E la lezione è proprio quella che ci insegna il fuoco: che bisogna avere l’ardire di bruciare per farsi puri. Che, quando viene la notte, se lo spirito resta acceso, non si sprofonda nel nulla, che l’attesa fiduciosa reca sempre il bianco dell’alba, e che la morte stessa altro non è se non uno «squisito dissolvimento», come quello dei fiori: «lucenti / steli di gambette chiare, un plotone / di linfe giovanissime».
I nostri compagni saranno «gli angeli inauditi» e i santi che «vanno sorridendo nel celeste / dimenticandosi dello stare / e pensandosi appena abbozzati / a ipotesi d’angelo», loro che «ai grandi riparano il cuore/ dai colpi più duri» e «han cura dei bambini», più volte nominati nei versi di Isabella (a cominciare dal titolo), poiché vedono il lontano e l’invisibile, vestono il mondo di creature fiabesche, e la notte «insufflano i fiati soffici / come cigni piumati nei petti addormentati / sonoro il sonno di strumenti posati / a floreali fermezze di ossigenate fedeltà / in cui gioia incandescente s’attenua e riposa» (e vorrei sottolineare quanta sovrabbondanza di grazia sonora ci sia in quel succedersi di cinque effe, che imitano un respiro leggero in cui appena si dondola la levità di una piuma).
Ed è appunto alla «gioia incandescente» dei bambini che Isabella Bignozzi guarda come alla qualità spirituale per eccellenza, quella che Cristo amò più di ogni altra, la chiave segreta dell’interpretazione dell’esistere del Tutto, i bambini che, come scrive la Campo, «Hanno organi misteriosi di presagio e presentimento».
Si tratta di trasformare i dolori in «ali», in «velieri» che conducano ad altre dimensioni, che persuadano ad approdi celesti. Così che il versificare dell’autrice sembra un vibrare di ali affamate di alto e di luce.
Il punto di vista da cui viene osservato il reale è così attento e commosso da generare un fitto susseguirsi di metafore (così poco usate dai poeti contemporanei, insieme al come e all’ablativo assoluto, cosa che ebbe a sottolineare Cristina Campo: quale indice della «carenza di spirito analogico (…) della facoltà compiutamente poetica – profetica – di volgere la realtà in figura, vale a dire in destino») e un uso ardito (a volte enigmatico) dell’aggettivazione, che nasconde chissà quali percorsi della memoria, quali rielaborazioni delle proprie letture, e slanci dell’immaginazione e, soprattutto, dello spirito che medita sulla lingua per inventarla di nuovo.
Leggere Isabella Bignozzi significa, dunque, fare un’esperienza spirituale, dimenticando flagellazioni e lamentazioni e disperazioni esistenziali e il così diffuso nichilismo dei poeti contemporanei.
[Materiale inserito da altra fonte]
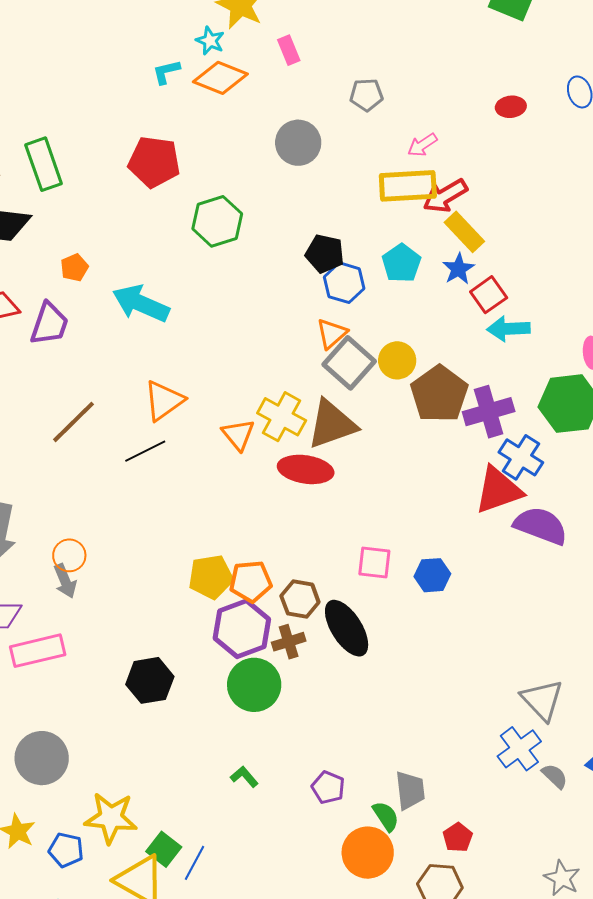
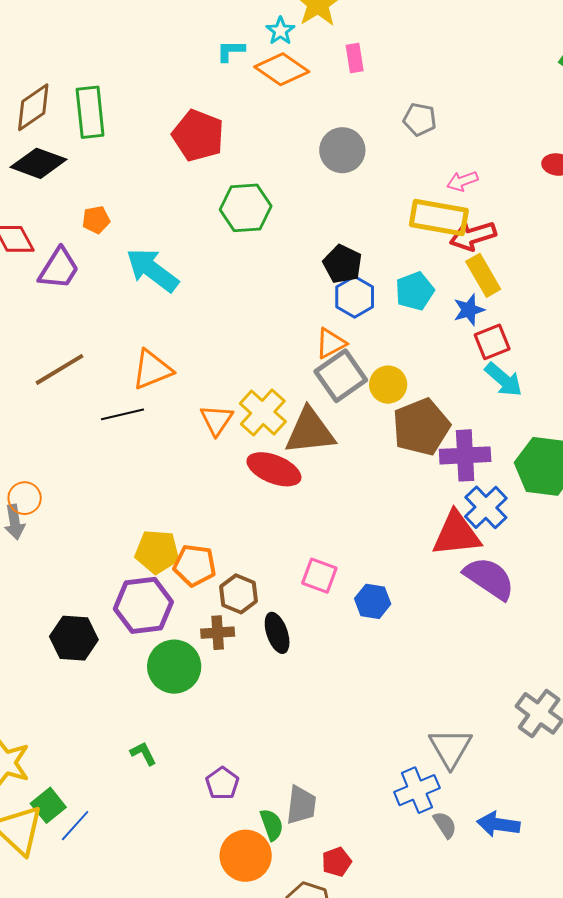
cyan arrow: (509, 329) -> (504, 380), turned -150
black ellipse: (347, 628) -> (277, 633), size x0.7
purple hexagon: (242, 629) -> (143, 605), moved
Tutto in questi versi è pieno di Dio a cominciare dall’amore terreno, che è fecondità in cui si raccoglie quel miele che ci è stato promesso da sempre, come nel biblico Cantico dei cantici.
È infatti con l’interiore postura di questa incessante benedizione dell’Amata per l’Amato e viceversa che il lettore deve porsi in ascolto per penetrare la poesia dell’autrice, come un’ape che affondi fin nelle profondità nascoste nel calice.